Sunday, November 12, 2006

Citation du 13 novembre 2006

Définition - Le hasard est la rencontre de deux séries causales indépendantes. Cournot

Définition - Le destin, [selon les stoïciens], c’est la solidarité des causes. Gilles Deleuze

Le hasard supprime l’idée de cause : comme tel, on ne peut rien en dire ; il peut néanmoins être décrit comme la rencontre de deux séries causales indépendantes. L’exemple classique est celui de la tuile qui tombe du toit sur la tête du passant : celui-ci n’était pas là par hasard - admettons qu’il passait tous les jours à cet endroit pour aller à son travail. La tuile ne tombe pas par hasard non plus : le vent soufflant en tempête ce jour-là suffit à expliquer sa chute. Le hasard, c’est la rencontre d’une série causale sociologique - la présence du passant - et d’une série causale météorologique - la tempête - rencontre qu’on ne peut justifier de quelque façon que ce soit.

Peut-être dira-t-on qu’on n’a fait que reculer le hasard d’un cran : le mot s’applique alors l’interférence des causes. Soit. Ceux qui ont voulu exclure le hasard ont justement exclu l’indépendance des causes : cf. la définition du destin selon les stoïciens, que synthétise Gilles Deleuze. On apprend ainsi qu’il y a une condition de possibilité au hasard : il implique une certaine vision de la nature, qui la fragmente en régions indépendantes.
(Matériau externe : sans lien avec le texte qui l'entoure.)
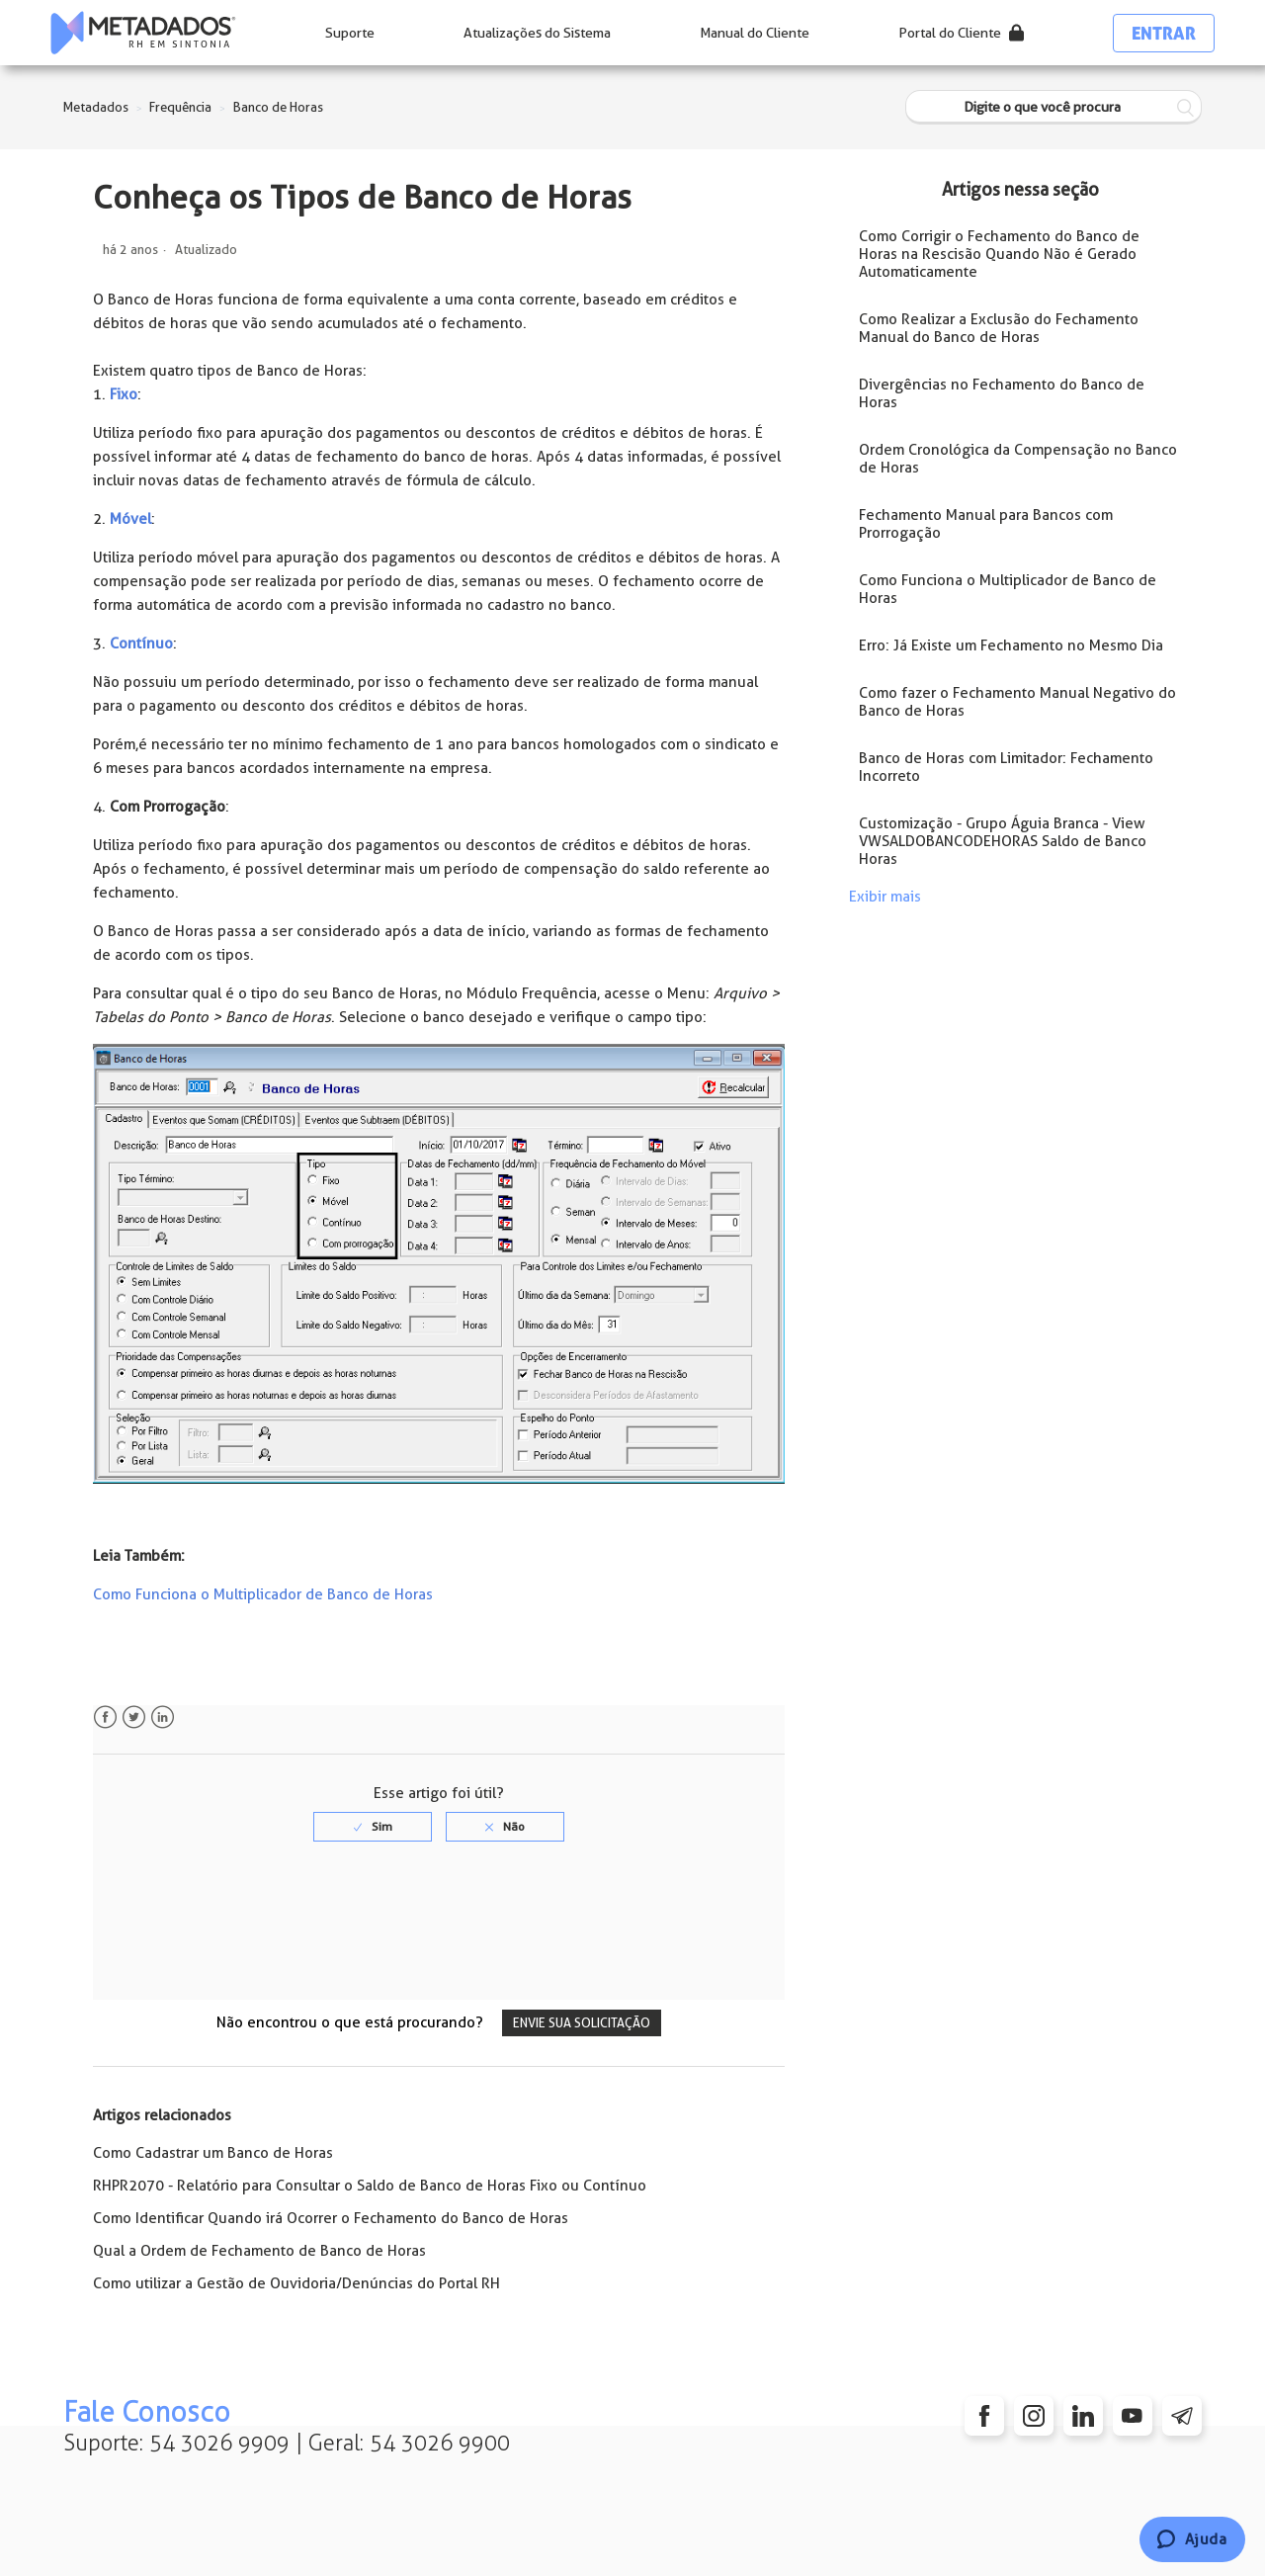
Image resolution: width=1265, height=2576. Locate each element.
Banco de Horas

A l’inverse, voyez l’astrologie : pour elle, tout se tient et il y a un rapport entre ce qui se passe dans le ciel et ce qui se passe dans la vie individuelle.

Nous avons beaucoup de mal à admettre l’existence du hasard : est-ce parce que nous croyons à l’unité de la nature ? Mais peut-on sérieusement croire que tout le monde ait une philosophie de la nature ? Personnellement, j’en doute. En revanche, tout le monde veut que ce qui lui arrive ait un sens, et pour cela il ne faut pas que le hasard existe. Voyez l’homme qui a eue la vie sauve parce qu’il raté l’avion qu’il devait prendre et qui s’est « craché ». On dira : « Celui-là, c’était pas son heure… ». Comme si quelqu’un ou quelque chose avait décidé de l’heure de sa mort et que sa survie, n'étant pas le fait du hasard, signifiait quelque chose… Mais là encore, je ne dirais pas qu’il s’agit seulement de superstition, de croyance irrationnelle, de foi dans un ange gardien. Je crois qu'on refuse que ça n’ait pas de sens, parce qu'alors notre mort serait en événement accidentel, comme le tirage des boules du loto. Et ça voudrait dire que notre vie elle-même est contingente.